I whole heartedly agree that service and proselytizing remain separate.
My Mission President ruined my mission for me and a few others by refusing to let us do what we were called to do……service only. To this very day I get angry when I think about it.
I was lucky enough to get paired with another service missionary and we did service without anyone knowing. We had more interest in the church than with proselytizing, but that is not why we did it. We were health professionals before our missions and truly wanted to help those who were struggling with many issues.
Our efforts put the church in a good spotlight also.
Salt Lake leaders should have kept better track of how we were being utilized. It is a shame the program was stopped.

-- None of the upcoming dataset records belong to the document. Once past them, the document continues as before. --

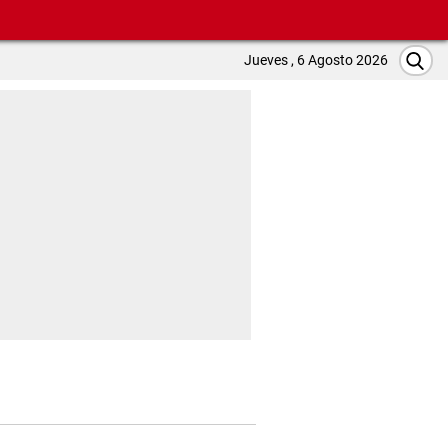
Jueves , 6 Agosto 2026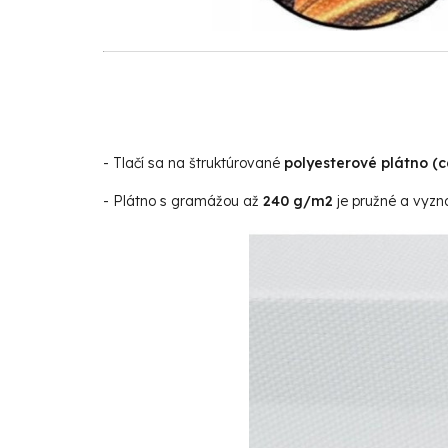
- Tlačí sa na štruktúrované
polyesterové plátno (
- Plátno s gramážou až
240 g/m2
je pružné a vyzna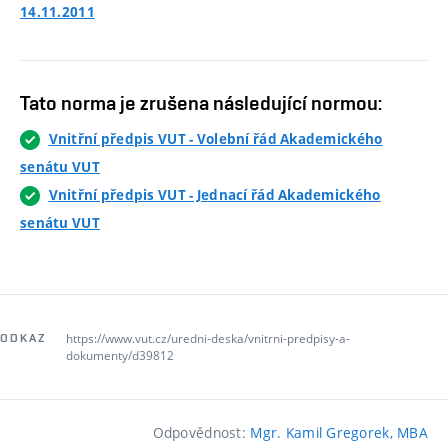
14.11.2011
Tato norma je zrušena následující normou:
Vnitřní předpis VUT - Volební řád Akademického
senátu VUT
Vnitřní předpis VUT - Jednací řád Akademického
senátu VUT
https://www.vut.cz/uredni-deska/vnitrni-predpisy-a-
ODKAZ
dokumenty/d39812
Odpovědnost:
Mgr. Kamil Gregorek, MBA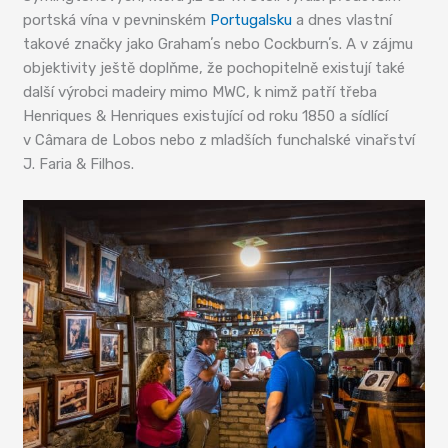
portská vína v pevninském
Portugalsku
a dnes vlastní
takové značky jako Grahamʼs nebo Cockburnʼs. A v zájmu
objektivity ještě doplňme, že pochopitelně existují také
další výrobci madeiry mimo MWC, k nimž patří třeba
Henriques & Henriques existující od roku 1850 a sídlící
v Câmara de Lobos nebo z mladších funchalské vinařství
J. Faria & Filhos.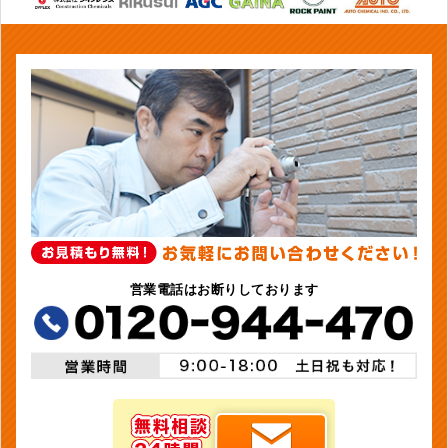
営業電話はお断りしております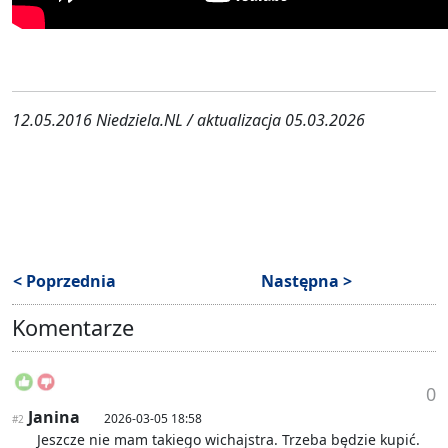
12.05.2016 Niedziela.NL / aktualizacja 05.03.2026
< Poprzednia
Następna >
Komentarze
0
Janina
2026-03-05 18:58
#2
Jeszcze nie mam takiego wichajstra. Trzeba będzie kupić.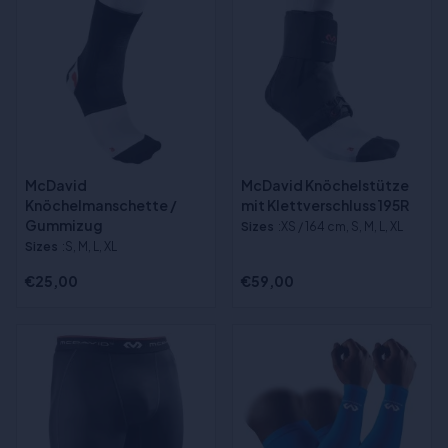
McDavid
McDavid Knöchelstütze
Knöchelmanschette /
mit Klettverschluss 195R
Gummizug
Sizes
:XS / 164 cm, S, M, L, XL
Sizes
:S, M, L, XL
€25,00
€59,00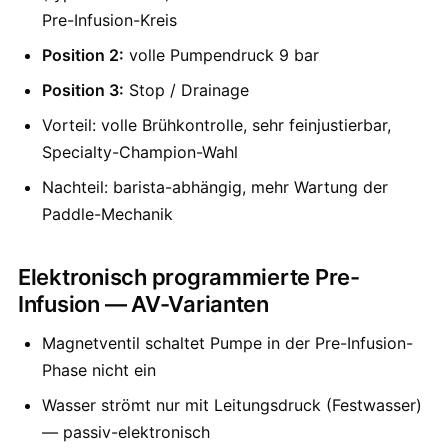
Pre-Infusion-Kreis
Position 2:
volle Pumpendruck 9 bar
Position 3:
Stop / Drainage
Vorteil: volle Brühkontrolle, sehr feinjustierbar,
Specialty-Champion-Wahl
Nachteil: barista-abhängig, mehr Wartung der
Paddle-Mechanik
Elektronisch programmierte Pre-
Infusion — AV-Varianten
Magnetventil schaltet Pumpe in der Pre-Infusion-
Phase nicht ein
Wasser strömt nur mit Leitungsdruck (Festwasser)
— passiv-elektronisch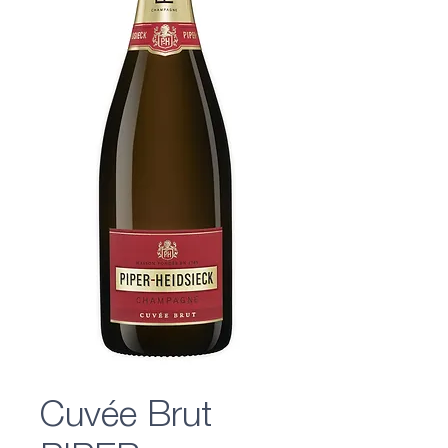
Cuvée Brut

Your story makes me think that poor management is at least one problem. Instead of preparing kids and saying “Serve your mission. We’ll get you the resources you need.” it’s more “Serve your mission. We’ll hound you and micromanage you 24/7 for 2 years.”
I’m retired now, but back in the day, I found it most effective to tell people what I wanted them to do, but never *how* to do it. I figured out that if people knew I trusted them and *needed* them, they put their heart and soul into getting things done.
I am sure if you’d been left alone to do your work, you’d have been happier, your mission prez would have been happier, and most importantly, the folks you were helping would be happier.
The LDS church could benefit from Hippocrates: “Treat often, heal sometimes, comfort always.”
“sign of respect…”
That’s pretty much how it worked out for me. My Mormon friends–especially at work–were very cool. Since we were new to Utah, I was very curious about the culture, and I was lucky to have such kind friends to explain the ropes. I also loved trading fresh fruit, vegetables, and eggs and sharing all the good food. I miss that now that we’ve moved away.
I felt sad for my wife. She works so hard all day, and just wanted to hang out and do girly things on the weekend. It just seemed like every time she met somebody, there was this “ulterior motive” going on, and she wound up getting hurt. If it wasn’t Mormonism, they were trying to talk her into selling Tupperware or something. Invariably, her new “friend” would suddenly get busy and have no time for her. Then *I* was the one who had to go shoe shopping. 😉
Great post Mary Ann. Totally agree.
“a sign of respect”
Totally disagree. The wheelchair story is how all of our missionaries should be serving their missions.
Sometimes I wonder if the whole missionary program, particularly outside of the U.S.A., had been service only, how much more beloved the church might be. Think how much good we might have done rather than wearing out shoeleather,I wonder about the hours I spent on crazy ward missionary jags when I might have spent the little time I had on community projects.
I no longer proselyte because of policies regarding LGBT issues which are inexplicable to non-members.